Court Restores Clean Water Protections in Southern California
Order blocking government enforcement of water quality standards reversed
LOS ANGELES (August 29, 2008) – Ruling on a post-trial motion by environmental groups, an Orange County Superior Court yesterday reversed the part of a July 2, 2008 judgment that blocked the Los Angeles Regional Water Quality Control Board from enforcing many water quality standards that control Southern California’s worst source of water pollution, storm water runoff.A recent NRDC report on the status of California’s beaches confirmed storm water as the largest pollution source for the state, particularly in Southern California. Closing and advisory days in 2007 in Los Angeles (94%), Orange (92%), and Ventura Counties (100%) were primarily caused by elevated bacteria levels.
The Natural Resources Defense Council (NRDC), on behalf of itself, Heal the Bay, and Santa Monica Baykeeper, intervened in the case earlier this year after Judge Thierry Patrick Colaw ruled the water board did not follow the proper procedure when it applied water quality standards for Los Angeles and Ventura County waterways to control polluted runoff. The July 2 ruling suspended the water board’s ability to enforce many water quality standards to control storm water runoff pending further review of standards by the board. Water quality standards play a pivotal rule in pollution control because they serve as legal limits on the amount of dangerous pollutants, such as bacteria and toxic chemicals, that can be discharged to local waterways.
In post-trial motions and objections filed this summer, NRDC, Heal the Bay, and Baykeeper argued that preventing the water board from enforcing the standards, even temporarily, would be harmful to the environment and public health. In yesterday’s decision, Judge Colaw agreed that halting enforcement or application of the water quality standards pending review by the water boards could have “unintended consequences which cannot be predicted.”
The environmental groups are reviewing aspects of the July 2 judgment left in place by the Court finding that the water board failed to abide by proper procedure when it applied water quality standards to storm water.
Following is a statement by David Beckman, lead counsel and co-director of NRDC’s Water Program:
“Today’s decision means that California can get back to enforcing indispensable clean water standards that protect people from getting sick at local beaches and wildlife from toxicity in local waterways. These standards protect drinking water supplies, people at the beach, and fish in our rivers, so this is great news for everyone in Southern California.”
Following is a statement by Mark Gold, president of Heal the Bay:
“Although we respectfully disagree with the court’s ruling that the water board violated the law, Heal the Bay is ecstatic with the decision yesterday which restores the water quality standards that we need to protect public health and aquatic life from storm water pollution.”
Following is a statement by Tom Ford, executive director of Santa Monica Baykeeper:
“We welcome this decision and call on the building groups and anti-environmental coalition of cities who filed this case to stop spending public money to make local waters dirtier. This case is an attempt to hold the interests of the public at large hostage to the anti-regulatory politics of the few, and it’s a shameful perversion of sound public policy.”
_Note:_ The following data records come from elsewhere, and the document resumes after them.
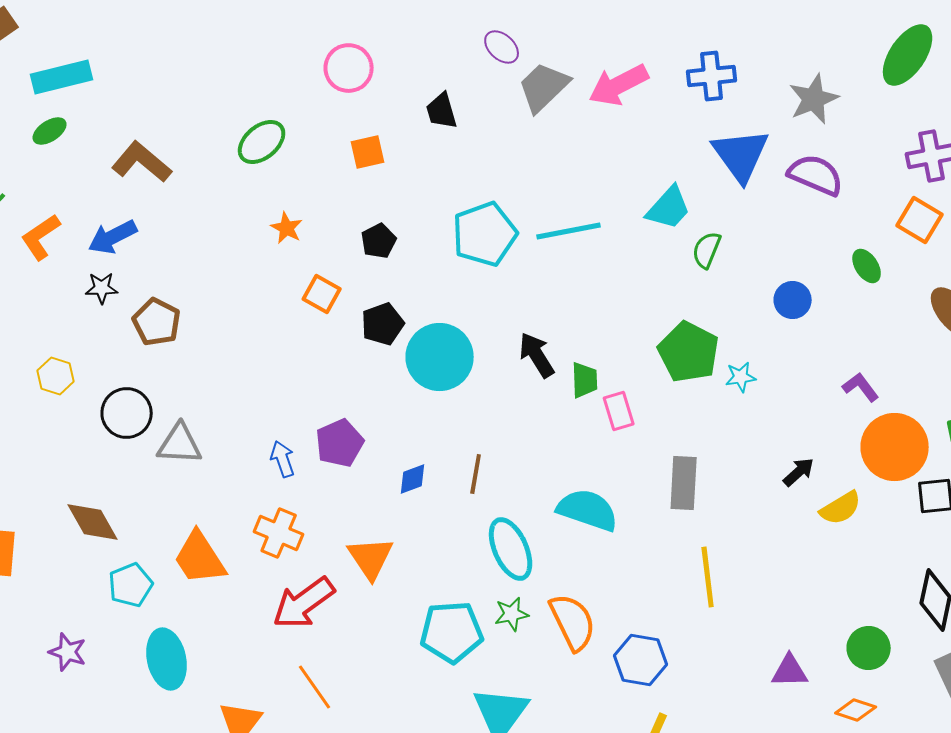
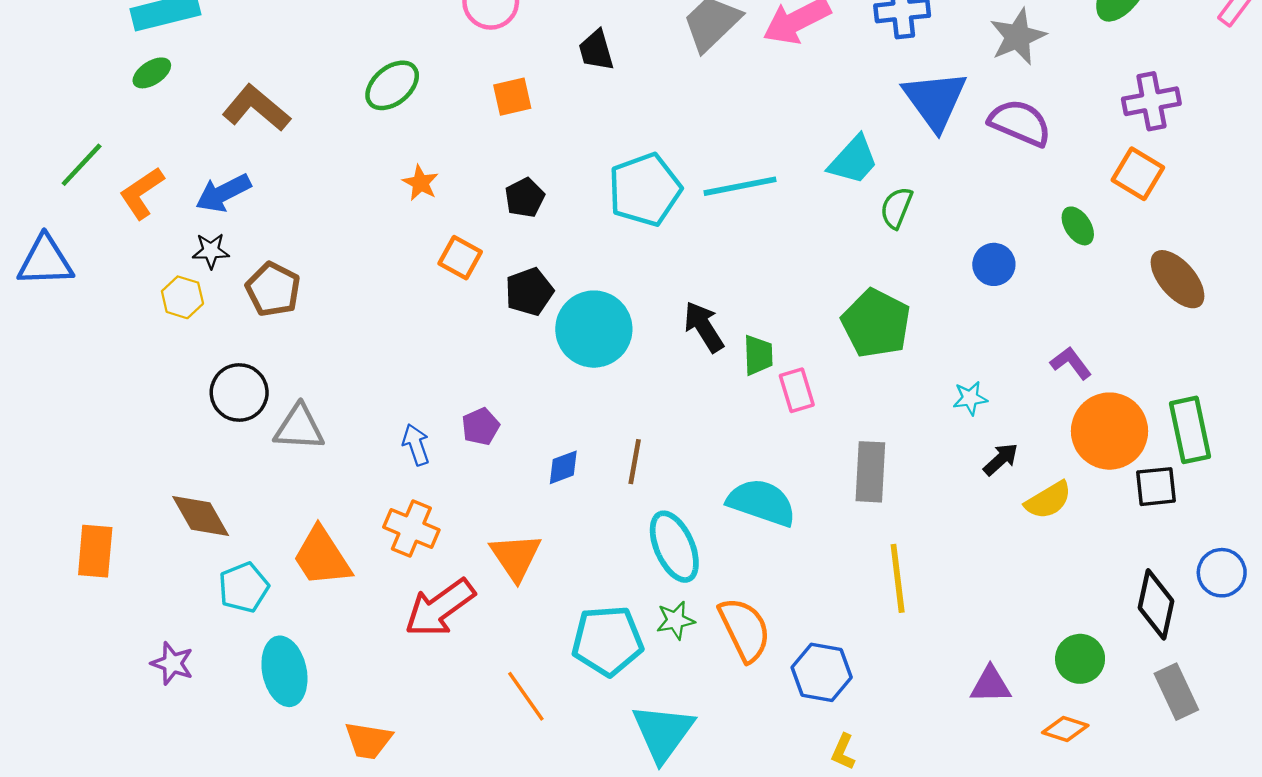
yellow hexagon: (56, 376) -> (182, 297), moved
cyan star: (741, 377) -> (970, 398), moved
purple pentagon: (340, 443) -> (481, 426), size x0.7
orange line: (315, 687) -> (526, 696), moved

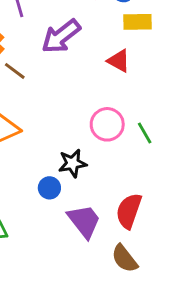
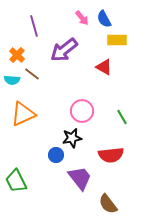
pink circle: (107, 124) -> (82, 111), moved
red semicircle: (129, 211) -> (111, 155), moved, turned -115

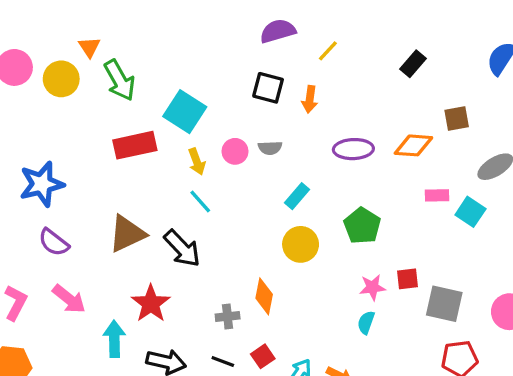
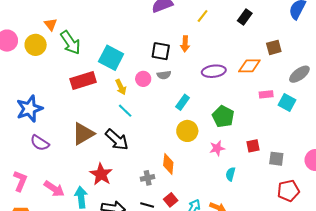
yellow line: (328, 51) -> (203, 16), moved
black square: (268, 88) -> (161, 51), moved
pink star: (372, 287) -> (217, 148), moved
pink arrow: (69, 299) -> (54, 189), moved
gray square: (444, 304) -> (276, 159), size x0.7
On December 9, 2005, a coalition of 21 cities in Los Angeles County, as well as the Building Industry Legal Defense Foundation, brought a lawsuit against the State Water Resources Control Board and Los Angeles Regional Quality Control Board (Cities of Arcadia et al. v. State Water Resources Control Board et al.), alleging that water quality standards in the Los Angeles Basin Plan were not developed and applied to storm water in accordance with California law. The cities and the Building Industry sought to prevent the water boards from applying the water quality standards to storm water, an outcome that would be extremely detrimental to the water boards’ efforts to regulate polluted runoff that fouls Los Angeles waterways.
On March 13, 2008, Orange County Superior Court Judge Thierry Patrick Colaw issued a preliminary decision after a one-day trial, finding in favor of the cities and the Building Industry.
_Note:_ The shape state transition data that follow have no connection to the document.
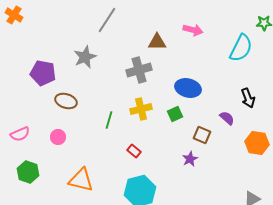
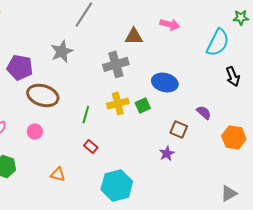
black arrow: (248, 98) -> (233, 76), moved
brown ellipse: (66, 101) -> (43, 95), size x1.4
green square: (175, 114) -> (143, 105), moved
red rectangle: (134, 151) -> (91, 146), moved
orange triangle: (81, 180) -> (58, 174), size x0.6

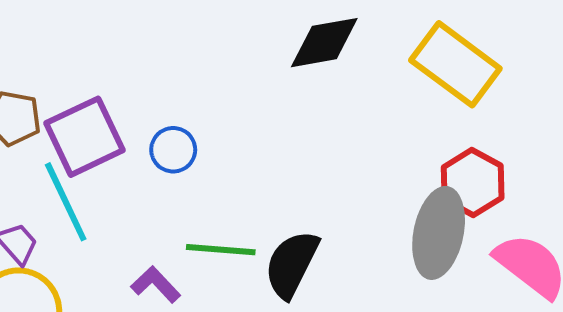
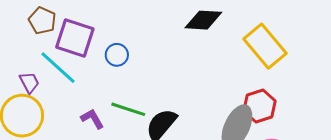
purple square: (85, 137) -> (75, 38), turned 30
cyan line: (66, 202) -> (58, 68), turned -36

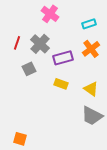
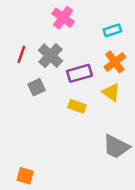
yellow triangle: (91, 89) -> (111, 92), moved

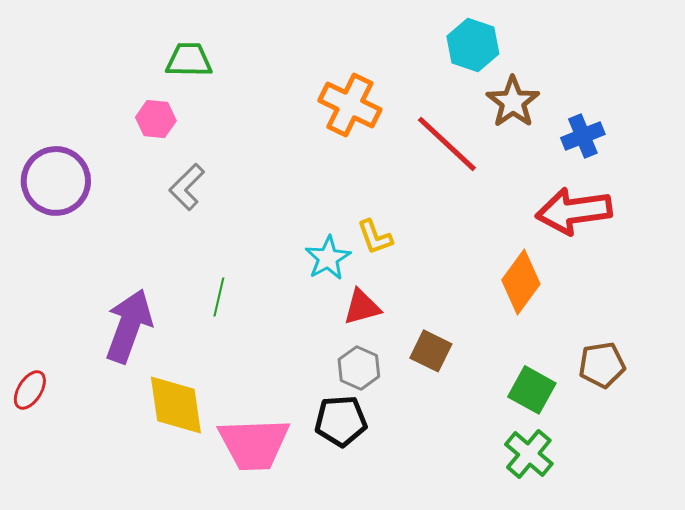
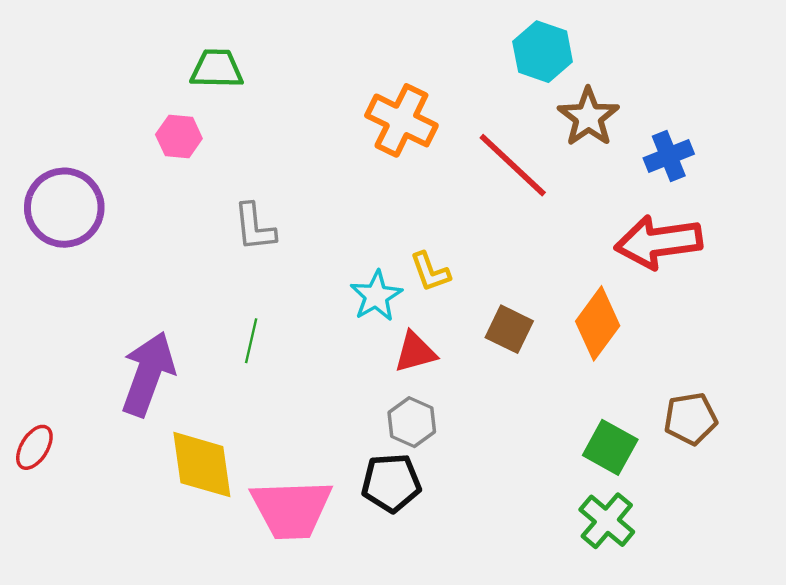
gray L-shape: (187, 187) -> (255, 227), moved, turned -51
brown square: (431, 351) -> (509, 329), moved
On April 2, 2008, the NRDC, on behalf of itself, Heal the Bay, and Santa Monica Baykeeper, filed an emergency motion in court to intervene in the case. On May 1, 2008, the court granted the motion to intervene.
On May 27, 2008, NRDC filed extensive objections to the court’s proposed writ and judgment, on grounds including that the decision to prevent the Regional Water Board from implementing water quality standards, even temporarily, would be detrimental to the environment and public health.
On July 2, 2008, over NRDC’s objections, the judge issued a writ and judgment blocking the Los Angeles water board from applying water quality standards in the Los Angeles Basin Plan to polluted runoff.
On July 18 and July 28, 2008, NRDC filed a motion to vacate the court’s judgment and a motion for a new trial. In the two motions and in court hearings on August 8 and 15, NRDC argued that the decision improperly constrained the state from following the federal Clean Water Act; was based on a misinterpretation of the California Water Code; and failed to follow a controlling California Supreme Court decision.